───── RECORDS SHOWN

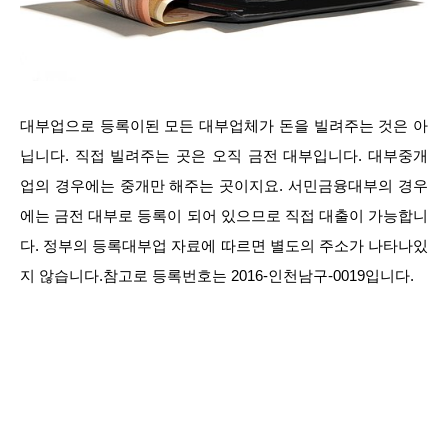
대부업으로 등록이된 모든 대부업체가 돈을 빌려주는 것은 아
닙니다. 직접 빌려주는 곳은 오직 금전 대부입니다. 대부중개
업의 경우에는 중개만 해주는 곳이지요. 서민금융대부의 경우
에는 금전 대부로 등록이 되어 있으므로 직접 대출이 가능합니
다. 정부의 등록대부업 자료에 따르면 별도의 주소가 나타나있
지 않습니다.참고로 등록번호는 2016-인천남구-0019입니다.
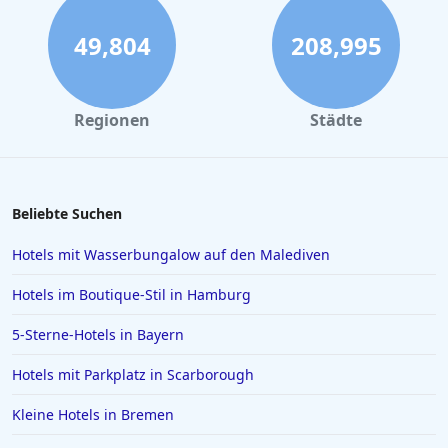
49,804
208,995
Regionen
Städte
Beliebte Suchen
Hotels mit Wasserbungalow auf den Malediven
Hotels im Boutique-Stil in Hamburg
5-Sterne-Hotels in Bayern
Hotels mit Parkplatz in Scarborough
Kleine Hotels in Bremen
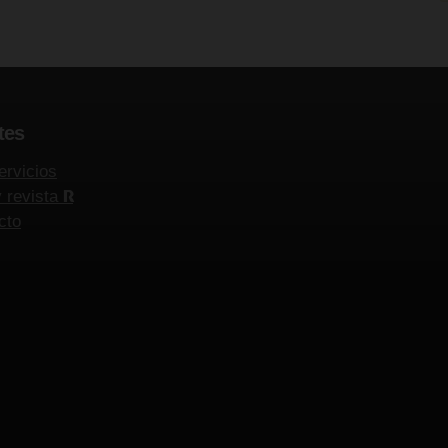
tes
ervicios
y revista
R
cto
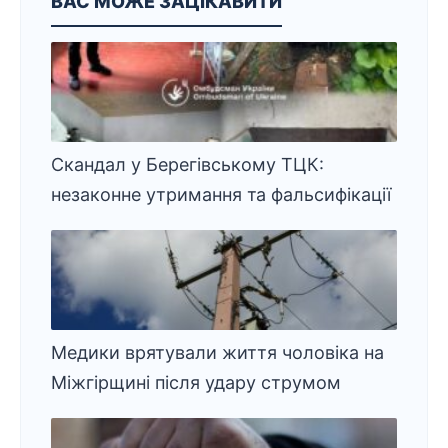
ВАС МОЖЕ ЗАЦІКАВИТИ
Скандал у Берегівському ТЦК:
незаконне утримання та фальсифікації
Медики врятували життя чоловіка на
Міжгірщині після удару струмом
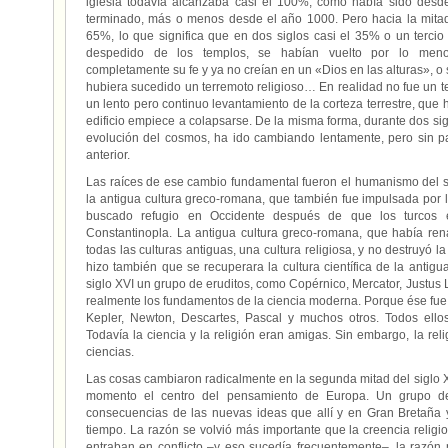
iglesia todavía alcanzaba casi el 100%, como había sido desde
terminado, más o menos desde el año 1000. Pero hacia la mitad
65%, lo que significa que en dos siglos casi el 35% o un tercio
despedido de los templos, se habían vuelto por lo meno
completamente su fe y ya no creían en un «Dios en las alturas», o
hubiera sucedido un terremoto religioso… En realidad no fue un t
un lento pero continuo levantamiento de la corteza terrestre, que
edificio empiece a colapsarse. De la misma forma, durante dos sigl
evolución del cosmos, ha ido cambiando lentamente, pero sin par
anterior.
Las raíces de ese cambio fundamental fueron el humanismo del si
la antigua cultura greco-romana, que también fue impulsada por 
buscado refugio en Occidente después de que los turcos 
Constantinopla. La antigua cultura greco-romana, que había re
todas las culturas antiguas, una cultura religiosa, y no destruyó 
hizo también que se recuperara la cultura científica de la antigu
siglo XVI un grupo de eruditos, como Copérnico, Mercator, Justus 
realmente los fundamentos de la ciencia moderna. Porque ése fue el
Kepler, Newton, Descartes, Pascal y muchos otros. Todos ellos
Todavía la ciencia y la religión eran amigas. Sin embargo, la reli
ciencias.
Las cosas cambiaron radicalmente en la segunda mitad del siglo XV
momento el centro del pensamiento de Europa. Un grupo d
consecuencias de las nuevas ideas que allí y en Gran Bretaña
tiempo. La razón se volvió más importante que la creencia reli
entraban en conflicto –y eso sucedía frecuentemente–, la razó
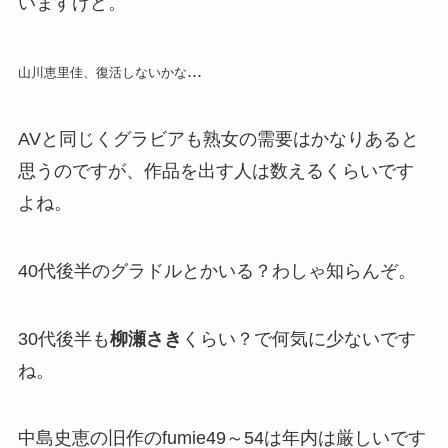
いますけど。
...
山川恵里佳、復活しないかな
AVと同じくグラビアも熟女の需要はかなりあると
思うのですが、作品を出す人は数えるくらいです
よね。
40代後半のグラドルとかいる？わしゃ知らんぞ。
30代後半も
柳瀬さき
くらい？で何気に少ないです
ね。
中島史恵の旧作のfumie49～54は年内は厳しいです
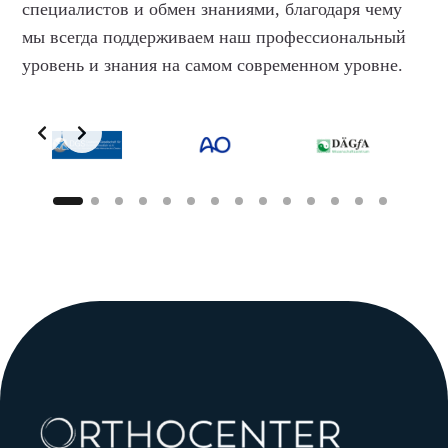
специалистов и обмен знаниями, благодаря чему
мы всегда поддерживаем наш профессиональный
уровень и знания на самом современном уровне.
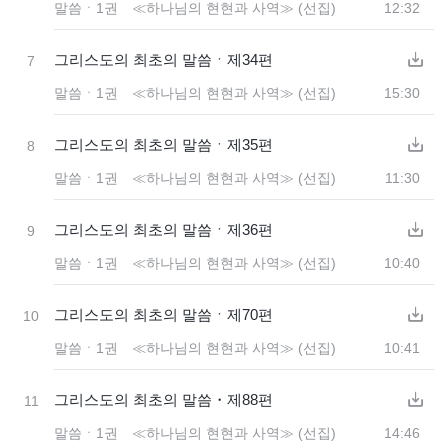
말씀ㆍ1권 ≪하나님의 현현과 사역≫ (선집)
12:32
그리스도의 최초의 말씀ㆍ제34편
7
말씀ㆍ1권 ≪하나님의 현현과 사역≫ (선집)
15:30
그리스도의 최초의 말씀ㆍ제35편
8
말씀ㆍ1권 ≪하나님의 현현과 사역≫ (선집)
11:30
그리스도의 최초의 말씀ㆍ제36편
9
말씀ㆍ1권 ≪하나님의 현현과 사역≫ (선집)
10:40
그리스도의 최초의 말씀ㆍ제70편
10
말씀ㆍ1권 ≪하나님의 현현과 사역≫ (선집)
10:41
그리스도의 최초의 말씀・제88편
11
말씀ㆍ1권 ≪하나님의 현현과 사역≫ (선집)
14:46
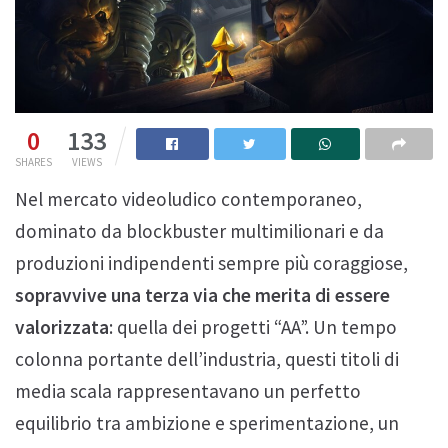
0
133
SHARES
VIEWS
Nel mercato videoludico contemporaneo,
dominato da blockbuster multimilionari e da
produzioni indipendenti sempre più coraggiose,
sopravvive una terza via che merita di essere
valorizzata
: quella dei progetti “AA”. Un tempo
colonna portante dell’industria, questi titoli di
media scala rappresentavano un perfetto
equilibrio tra ambizione e sperimentazione, un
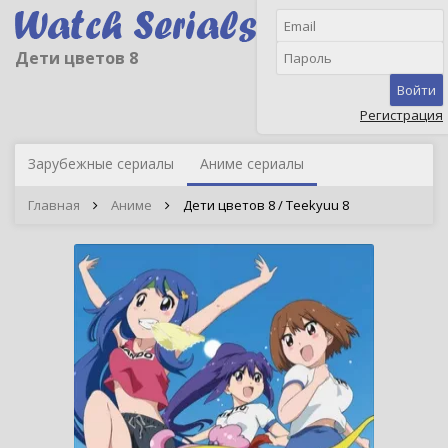
Дети цветов 8
Войти
Регистрация
Зарубежные сериалы
Аниме сериалы
Главная
Аниме
Дети цветов 8 / Teekyuu 8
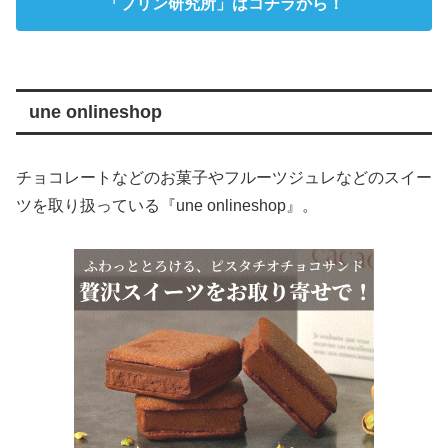
「プリン研究所」はコチラから！
une onlineshop
チョコレートなどのお菓子やフルーツジュレなどのスイー
ツを取り扱っている『une onlineshop』。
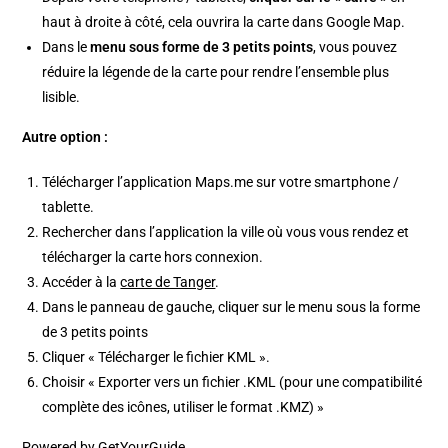
haut à droite à côté, cela ouvrira la carte dans Google Map.
Dans le
menu sous forme de 3 petits points
, vous pouvez
réduire la légende de la carte pour rendre l’ensemble plus
lisible.
Autre option :
Télécharger l’application Maps.me sur votre smartphone /
tablette.
Rechercher dans l’application la ville où vous vous rendez et
télécharger la carte hors connexion.
Accéder à la
carte de Tanger
.
Dans le panneau de gauche, cliquer sur le menu sous la forme
de 3 petits points
Cliquer « Télécharger le fichier KML ».
Choisir « Exporter vers un fichier .KML (pour une compatibilité
complète des icônes, utiliser le format .KMZ) »
Powered by
GetYourGuide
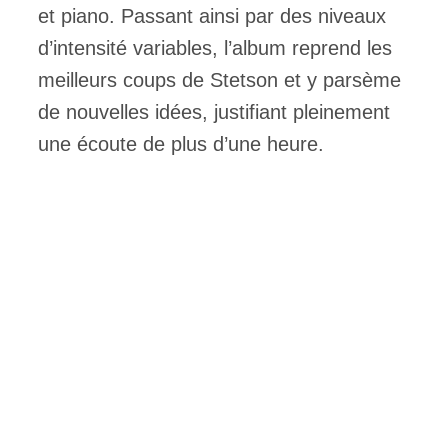
et piano. Passant ainsi par des niveaux
d’intensité variables, l’album reprend les
meilleurs coups de Stetson et y parsème
de nouvelles idées, justifiant pleinement
une écoute de plus d’une heure.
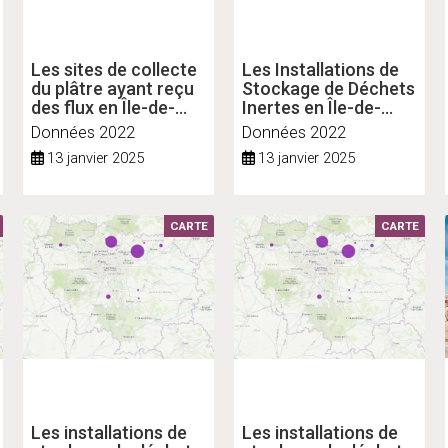
Les sites de collecte
Les Installations de
du plâtre ayant reçu
Stockage de Déchets
des flux en Île-de-
Inertes en Île-de-
France
France (ISDI
Données 2022
Données 2022
autorisées)
13 janvier 2025
13 janvier 2025
CARTE
CARTE
Les installations de
Les installations de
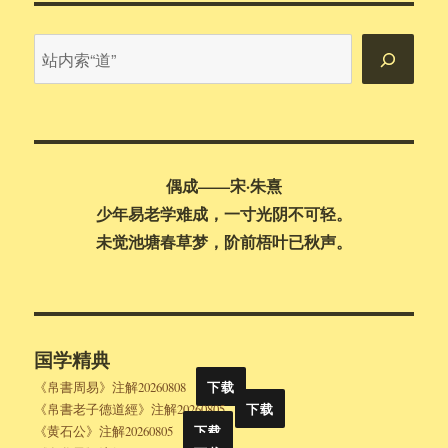
站
内
搜
索
偶成——宋·朱熹
少年易老学难成，一寸光阴不可轻。
未觉池塘春草梦，阶前梧叶已秋声。
国学精典
《帛書周易》注解20260808
下载
《帛書老子德道經》注解20260805
下载
《黄石公》注解20260805
下载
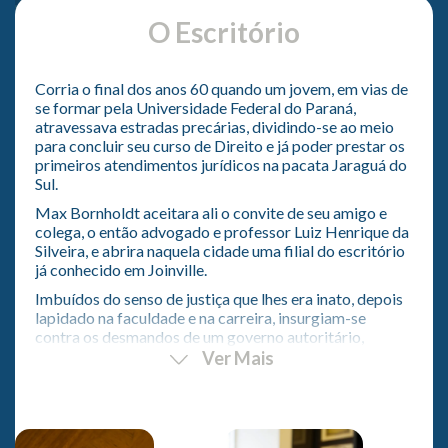
O Escritório
Corria o final dos anos 60 quando um jovem, em vias de
se formar pela Universidade Federal do Paraná,
atravessava estradas precárias, dividindo-se ao meio
para concluir seu curso de Direito e já poder prestar os
primeiros atendimentos jurídicos na pacata Jaraguá do
Sul.
Max Bornholdt aceitara ali o convite de seu amigo e
colega, o então advogado e professor Luiz Henrique da
Silveira, e abrira naquela cidade uma filial do escritório
já conhecido em Joinville.
Imbuídos do senso de justiça que lhes era inato, depois
lapidado na faculdade e na carreira, insurgiam-se
contra os desmandos de um governo autoritário,
lutando pelos direitos dos indivíduos e das empresas,
Ver Mais
fosse na área tributária, fosse na cível,
esporadicamente na penal.
Em 1974, Max passou a liderar o escritório. Esteve, por
mais de vinte anos, sempre com um ou dois sócios,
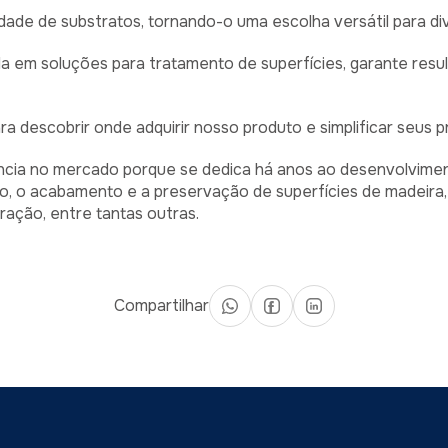
dade de substratos, tornando-o uma escolha versátil para di
a em soluções para tratamento de superfícies, garante resu
ra descobrir onde adquirir nosso produto e simplificar seus
cia no mercado porque se dedica há anos ao desenvolvimen
, o acabamento e a preservação de superfícies de madeira, i
ração, entre tantas outras.
Compartilhar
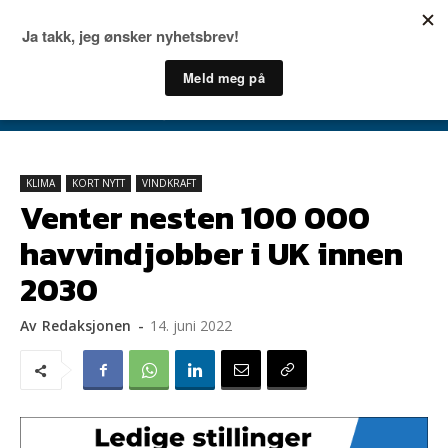
KLIMA
KORT NYTT
VINDKRAFT
Venter nesten 100 000
havvindjobber i UK innen
2030
Av
Redaksjonen
-
14. juni 2022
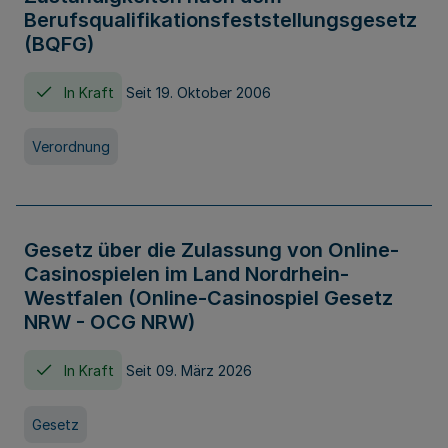
Berufsqualifikationsfeststellungsgesetz
(BQFG)
In Kraft
Seit 19. Oktober 2006
Verordnung
Gesetz über die Zulassung von Online-
Casinospielen im Land Nordrhein-
Westfalen (Online-Casinospiel Gesetz
NRW - OCG NRW)
In Kraft
Seit 09. März 2026
Gesetz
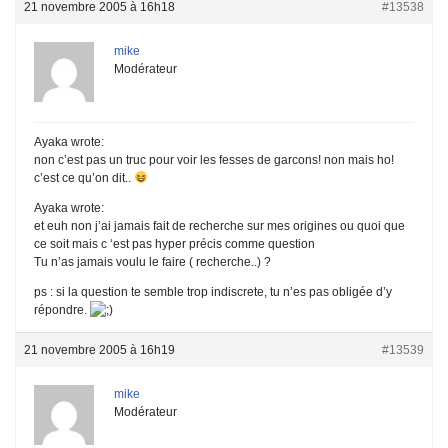
21 novembre 2005 à 16h18
#13538
mike
Modérateur
Ayaka wrote:
non c’est pas un truc pour voir les fesses de garcons! non mais ho!
c’est ce qu’on dit..
Ayaka wrote:
et euh non j’ai jamais fait de recherche sur mes origines ou quoi que
ce soit mais c ‘est pas hyper précis comme question
Tu n’as jamais voulu le faire ( recherche..) ?
ps : si la question te semble trop indiscrete, tu n’es pas obligée d’y
répondre.
21 novembre 2005 à 16h19
#13539
mike
Modérateur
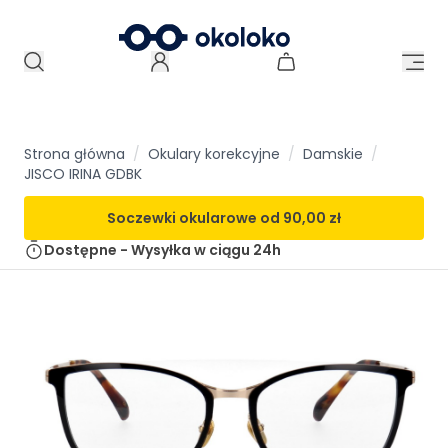
Strona główna
/
Okulary korekcyjne
/
Damskie
/
JISCO IRINA GDBK
Soczewki okularowe od
90,00 zł
Dostępne - Wysyłka w ciągu
24h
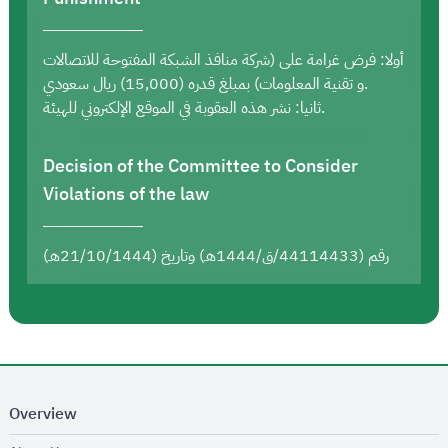
أولا: فرض غرامة على (شركة منافذ الشبكة المفتوحة للاتصالات
و تقنية المعلومات) بمبلغ قدره (15,000) ريال سعودي.
ثانيا: نشر هذه العقوبة في الموقع الإلكتروني للهيئة.
Decision of the Committee to Consider
Violations of the law
رقم (44114433/ق/1444هـ) وتاريخ (21/10/1444هـ)
Overview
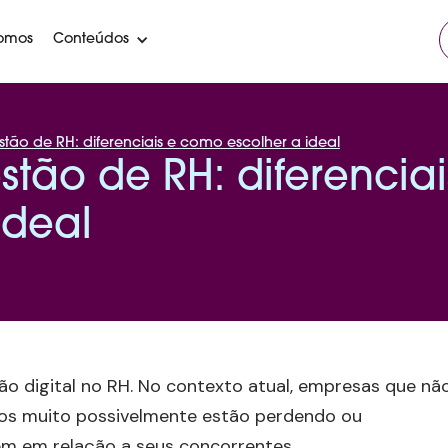
omos
Conteúdos
tão de RH: diferenciais e como escolher a ideal
tão de RH: diferenciai
ideal
ão digital no RH. No contexto atual, empresas que nã
nos muito possivelmente estão perdendo ou
m em relação a seus concorrentes.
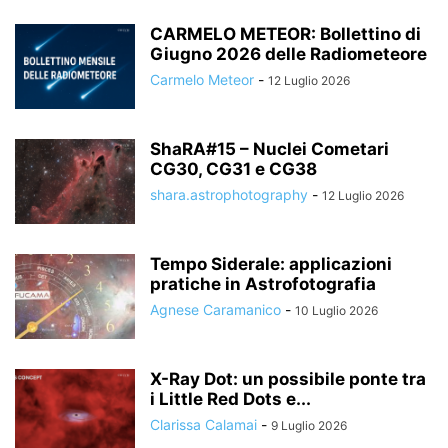
CARMELO METEOR: Bollettino di
Giugno 2026 delle Radiometeore
Carmelo Meteor
-
12 Luglio 2026
ShaRA#15 – Nuclei Cometari
CG30, CG31 e CG38
shara.astrophotography
-
12 Luglio 2026
Tempo Siderale: applicazioni
pratiche in Astrofotografia
Agnese Caramanico
-
10 Luglio 2026
X-Ray Dot: un possibile ponte tra
i Little Red Dots e...
Clarissa Calamai
-
9 Luglio 2026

──────────

*TASK TO COMPLETE:* Reproduce the material above exactly, but only from the line with "tão de RH: diferenciais" through its last line, leaving pictures out.

*EXPECTED ANSWER:*
tão de RH: diferenciais e como escolher a ideal
tão de RH: diferenciai
ideal
ão digital no RH. No contexto atual, empresas que nã
nos muito possivelmente estão perdendo ou
m em relação a seus concorrentes.
CARMELO METEOR: Bollettino di
Giugno 2026 delle Radiometeore
Carmelo Meteor
-
12 Luglio 2026
ShaRA#15 – Nuclei Cometari
CG30, CG31 e CG38
shara.astrophotography
-
12 Luglio 2026
Tempo Siderale: applicazioni
pratiche in Astrofotografia
Agnese Caramanico
-
10 Luglio 2026
X-Ray Dot: un possibile ponte tra
i Little Red Dots e...
Clarissa Calamai
-
9 Luglio 2026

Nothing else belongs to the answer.